“你是何人?”知县轻挑眉毛,有些纳闷的问道。
那人淡然一笑道:“行不更名,坐不改姓。在下贺新郎是也!”
“哦,你就是贺新郎?”知县大感意外道。
“怎么,知县也听过我的名字?”
话音未落,六道身影齐刷刷的现身于房顶之上,为首那人不由哈哈笑道:“贺新郎,你终于肯现身了。你逃了这么些时日,可最终还是没能逃脱我们的手掌心,明年的今天就是你的忌日!准备受死吧!”
话罢,那六人站在屋顶又哈哈大笑了起来。
“又是这群狗东西!”
苏清尘听见陈围局在他耳畔小心嘀咕一嘴,不由小声询问道:“你认识他们?”
“他们是顾家兄弟,一共兄弟六人,人称‘扬州六鬼’。他们与我也结了不少梁子。这兄弟六人分别叫顾春、顾夜、顾离、顾香、顾漠和顾影。这些杂碎做事从来不分善恶,给钱就接,有钱就赚。他们的爹当年因为偷缥缈宫的秘籍被缥缈宫宫主上官落给活活打死了,而今就剩他们兄弟六人。这老二和我武功差不多,只有老大有些棘手!”
“那不碍事,你盯紧他们。待会儿看我眼色行事……”
“不好办啊,师叔!”陈围局紧张的吞了吞口水,“这六个玩意儿有绝招,他们要是合击起来,大宗师也挡不住。我当年吃过他们的亏……”
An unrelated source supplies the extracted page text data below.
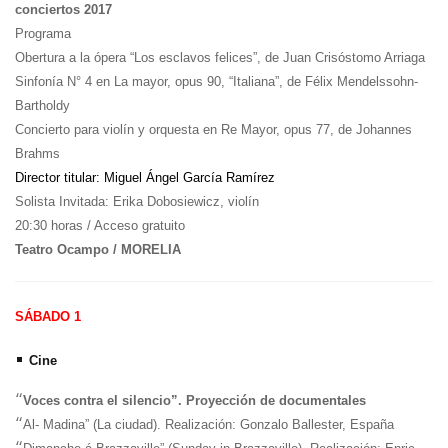
conciertos 2017
Programa
Obertura a la ópera “Los esclavos felices”, de Juan Crisóstomo Arriaga
Sinfonía N° 4 en La mayor, opus 90, “Italiana”, de Félix Mendelssohn-
Bartholdy
Concierto para violín y orquesta en Re Mayor, opus 77, de Johannes
Brahms
Director titular: Miguel Ángel García Ramírez
Solista Invitada: Erika Dobosiewicz, violín
20:30 horas / Acceso gratuito
Teatro Ocampo / MORELIA
SÁBADO 1
•
Cine
“
Voces contra el silencio”. Proyección de documentales
“
Al- Madina” (La ciudad). Realización: Gonzalo Ballester, España
“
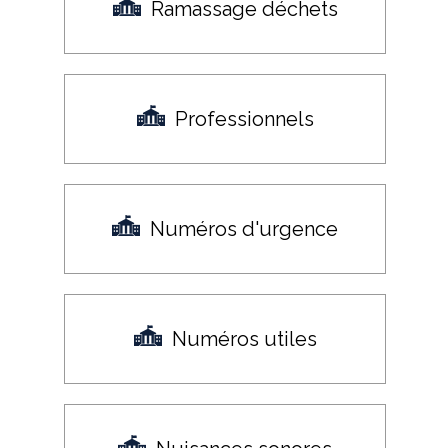
Ramassage déchets
Professionnels
Numéros d'urgence
Numéros utiles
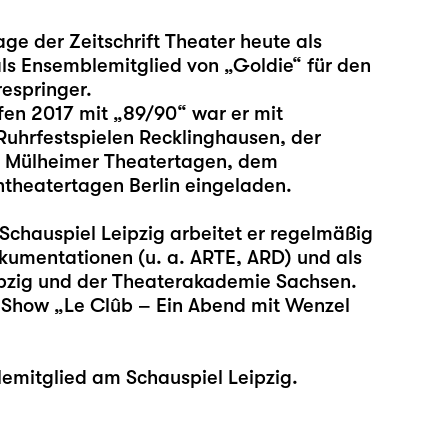
ge der Zeitschrift Theater heute als
ls Ensemblemitglied von „Goldie“ für den
espringer.
fen 2017 mit „89/90“ war er mit
Ruhrfestspielen Recklinghausen, der
n Mülheimer Theatertagen, dem
theatertagen Berlin eingeladen.
Schauspiel Leipzig arbeitet er regelmäßig
kumentationen (u. a. ARTE, ARD) und als
pzig und der Theaterakademie Sachsen.
e Show „Le Clûb – Ein Abend mit Wenzel
emitglied am Schauspiel Leipzig.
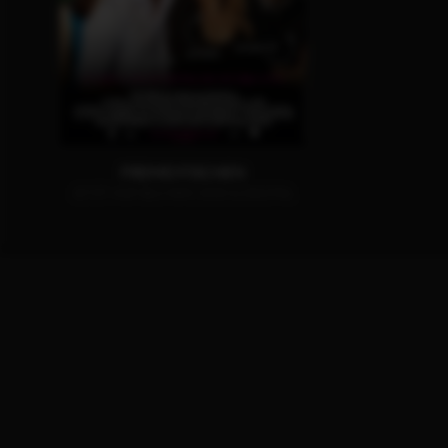
FREMD FISCHEN
JETZT AUF BLU-RAY, DVD & DIGITAL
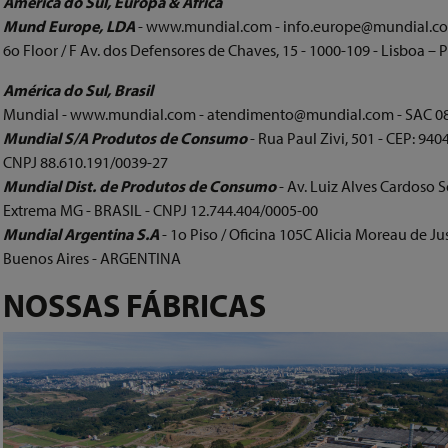
América do Sul, Europa & África
Mund Europe, LDA
- www.mundial.com - info.europe@mundial.c
6o Floor / F Av. dos Defensores de Chaves, 15 - 1000-109 - Lisboa 
América do Sul, Brasil
Mundial - www.mundial.com - atendimento@mundial.com - SAC 0
Mundial S/A Produtos de Consumo
- Rua Paul Zivi, 501 - CEP: 940
CNPJ 88.610.191/0039-27
Mundial Dist. de Produtos de Consumo
- Av. Luiz Alves Cardoso S
Extrema MG - BRASIL - CNPJ 12.744.404/0005-00
Mundial Argentina S.A
- 1o Piso / Oficina 105C Alicia Moreau de 
Buenos Aires - ARGENTINA
NOSSAS FÁBRICAS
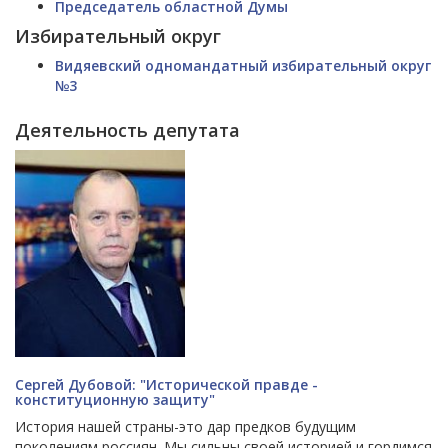
Председатель областной Думы
Избирательный округ
Видяевский одномандатный избирательный округ
№3
Деятельность депутата
Сергей Дубовой: "Исторической правде -
конституционную защиту"
История нашей страны-это дар предков будущим
поколениям россиян. Мы сильны своей историей и гордимся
苏清尘却不以为然道:“无所谓。只要有我在,他们的绝招就施展不出来。你这会儿去找你罗师叔,跟在他身边,叫他看戏就行。待会儿他们要是骂你,你不要出声,等会儿我替你出手……”
“明白了!师叔。”
陈围局应着苏清尘的话,转身朝罗镜辞跟前走去。
站在屋顶上的顾离瞧见了陈围局的身影,当即开口笑骂道:“姓陈的,你之前不是嚣张的很吗?不是说弄死我就跟踩死一只蚂蚁一样简单吗?今日你爷爷我又回来了,我倒要看看你有什么手段!”
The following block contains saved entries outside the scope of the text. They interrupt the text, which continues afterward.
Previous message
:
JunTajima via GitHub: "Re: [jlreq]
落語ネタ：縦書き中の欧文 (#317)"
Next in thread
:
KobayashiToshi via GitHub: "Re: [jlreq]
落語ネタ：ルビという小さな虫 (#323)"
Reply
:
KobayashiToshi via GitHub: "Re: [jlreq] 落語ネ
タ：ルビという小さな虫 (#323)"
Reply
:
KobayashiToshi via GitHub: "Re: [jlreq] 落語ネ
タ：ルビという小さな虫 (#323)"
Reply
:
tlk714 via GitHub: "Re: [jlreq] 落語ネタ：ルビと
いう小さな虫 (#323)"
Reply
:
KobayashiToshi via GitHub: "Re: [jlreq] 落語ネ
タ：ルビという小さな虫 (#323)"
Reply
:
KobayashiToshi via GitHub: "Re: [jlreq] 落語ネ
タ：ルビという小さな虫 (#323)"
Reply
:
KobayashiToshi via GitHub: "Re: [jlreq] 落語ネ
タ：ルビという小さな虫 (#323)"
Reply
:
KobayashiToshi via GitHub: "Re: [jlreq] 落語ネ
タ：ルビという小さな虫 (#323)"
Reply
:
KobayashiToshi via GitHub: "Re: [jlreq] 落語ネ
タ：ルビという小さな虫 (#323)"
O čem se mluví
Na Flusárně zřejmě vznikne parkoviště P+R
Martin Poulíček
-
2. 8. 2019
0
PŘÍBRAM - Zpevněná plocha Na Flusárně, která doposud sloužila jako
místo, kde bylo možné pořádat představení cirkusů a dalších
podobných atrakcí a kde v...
顾家老大顾春闻言,也来了兴致:“陈围局?是那个只会哭坟,跟他穷鬼师傅混的连门派都混没了的陈围局吗?”
顾影接话道:“哈哈哈,大哥你说的没错,就是他!”
陈围局双拳紧握。虽然他心中怒火横生,但有苏清尘都嘱咐在前,他还是忍住火气,低头快步跑到罗镜辞跟前,附在他耳边将苏清尘的话原封不动的又说了一遍。
罗镜辞笑着点了点头,便不再说话。
顾春还不过瘾,于是又开口道:“你们说的就是那个当年在姑苏被我打的跟过街老鼠一样的陈围局吗?是你吗,围局?你怎么不说话了!”
“就是他,大哥!”其余几人纷纷笑着附和道。
罗镜辞有些好玩的看向陈围局,见他低头一言不发,便更觉有意思了。他忍不住开口揶揄道:“师侄,你可真是比王八还大丈夫!能伸能缩的,就连师叔我也自愧不如啊!”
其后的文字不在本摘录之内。